Re: Good WU gone bad?

Posted: Sat Apr 03, 2010 11:48 pm
by Wrish
Oh, I'm sorry, the snips confused me. Those of us who interpret logs can see uploads, early ends, and client crashes. :)

Work unit 09 was the one that crashed out and was handed back to you as work unit 01. There is a snip between the first and second attempts to upload work unit 08 such that I can't tell what the client recorded. There are also errors deleting files that have me wondering whether an antivirus or permissions problem may be affecting the client.
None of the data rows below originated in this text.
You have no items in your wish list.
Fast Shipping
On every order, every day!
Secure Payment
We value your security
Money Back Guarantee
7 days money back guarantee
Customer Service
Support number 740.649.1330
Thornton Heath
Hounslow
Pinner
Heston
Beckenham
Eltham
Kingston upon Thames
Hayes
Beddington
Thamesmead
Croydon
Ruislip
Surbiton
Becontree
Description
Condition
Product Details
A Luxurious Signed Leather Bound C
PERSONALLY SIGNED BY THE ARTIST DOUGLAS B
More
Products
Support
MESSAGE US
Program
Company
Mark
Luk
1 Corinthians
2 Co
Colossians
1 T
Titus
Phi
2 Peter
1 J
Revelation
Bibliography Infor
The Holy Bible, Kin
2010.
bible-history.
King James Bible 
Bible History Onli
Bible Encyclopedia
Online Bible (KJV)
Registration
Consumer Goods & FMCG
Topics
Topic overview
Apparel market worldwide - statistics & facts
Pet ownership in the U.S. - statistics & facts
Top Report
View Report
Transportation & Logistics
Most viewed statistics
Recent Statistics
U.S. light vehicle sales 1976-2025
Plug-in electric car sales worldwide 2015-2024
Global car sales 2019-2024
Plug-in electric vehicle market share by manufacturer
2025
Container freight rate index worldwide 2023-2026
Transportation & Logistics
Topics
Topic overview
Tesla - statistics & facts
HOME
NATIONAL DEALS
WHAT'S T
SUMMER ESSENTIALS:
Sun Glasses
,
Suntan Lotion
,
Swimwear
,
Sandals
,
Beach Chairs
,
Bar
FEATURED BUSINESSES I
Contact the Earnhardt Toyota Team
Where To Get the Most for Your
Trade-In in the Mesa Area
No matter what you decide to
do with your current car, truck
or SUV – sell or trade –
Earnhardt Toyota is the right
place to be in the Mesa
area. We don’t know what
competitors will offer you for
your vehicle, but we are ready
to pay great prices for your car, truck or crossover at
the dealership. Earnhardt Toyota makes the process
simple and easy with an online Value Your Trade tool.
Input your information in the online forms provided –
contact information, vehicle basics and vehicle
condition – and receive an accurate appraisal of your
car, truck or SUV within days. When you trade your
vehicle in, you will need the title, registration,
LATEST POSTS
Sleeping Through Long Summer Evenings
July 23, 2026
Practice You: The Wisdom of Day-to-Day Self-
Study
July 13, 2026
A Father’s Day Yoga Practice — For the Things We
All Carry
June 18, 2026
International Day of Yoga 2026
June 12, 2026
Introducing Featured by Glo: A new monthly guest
When you get a Bad Index error, though, you should -oneunit whatever work unit you're working on (completing and uploading it), and then delete queue.dat and, optionally, the entire work folder.

If you don't have a network connection at the time of completing a work unit, you can later run the client with the flag "-send all" and it will upload whatever it has and then exit.

Re: Good WU gone bad?

Posted: Sun Apr 04, 2010 12:19 am
by P5-133XL
If the WU hasn't actually been successfully uploaded to the server, then yes it is possible for an external event to kill it and thereby fail to get credit. That is a very rare issue however.

Re: Good WU gone bad?

Posted: Sun Apr 04, 2010 12:26 am
by anko1
@Wrish and P5-133XL - thanks for the information.

Re: Good WU gone bad?

Posted: Sun Apr 04, 2010 12:36 am
by P5-133XL
If the data files are still there, you might try using the qfix utility to see if it can be recovered.

Re: Good WU gone bad?

Posted: Sun Apr 04, 2010 12:47 am
by anko1
Ahh, I'd forgotten about qfix. Thanks for the reminder.

Re: Good WU gone bad?

Posted: Sun Apr 04, 2010 12:58 am
by P5-133XL
It's alright, I had forgotten about it too, otherwise I would have suggested it earlier when I posted. But then I remembered...

Re: Good WU gone bad?

Posted: Sun Apr 04, 2010 6:33 pm
by anko1
I'm using Windows XP, and tried running both Windows/x86 qfix-native and qfix.exe from the link in toTOW's post. I keep getting an "Unknown version of <queue.dat> file" message. Any idea what I'm doing wrong? I noticed toTOW's message about an update for v.6, but don't see anything more recent there. Thanks for your help.

Re: Good WU gone bad?

Posted: Sun Apr 04, 2010 8:59 pm
by P5-133XL
Dick Howell, the original developer died and is no longer maintaining it. Another person took over development and this is his web site: LinuxMinded. It might have a more recent version than the one here and failing all else, there is a link to E-mail him from there.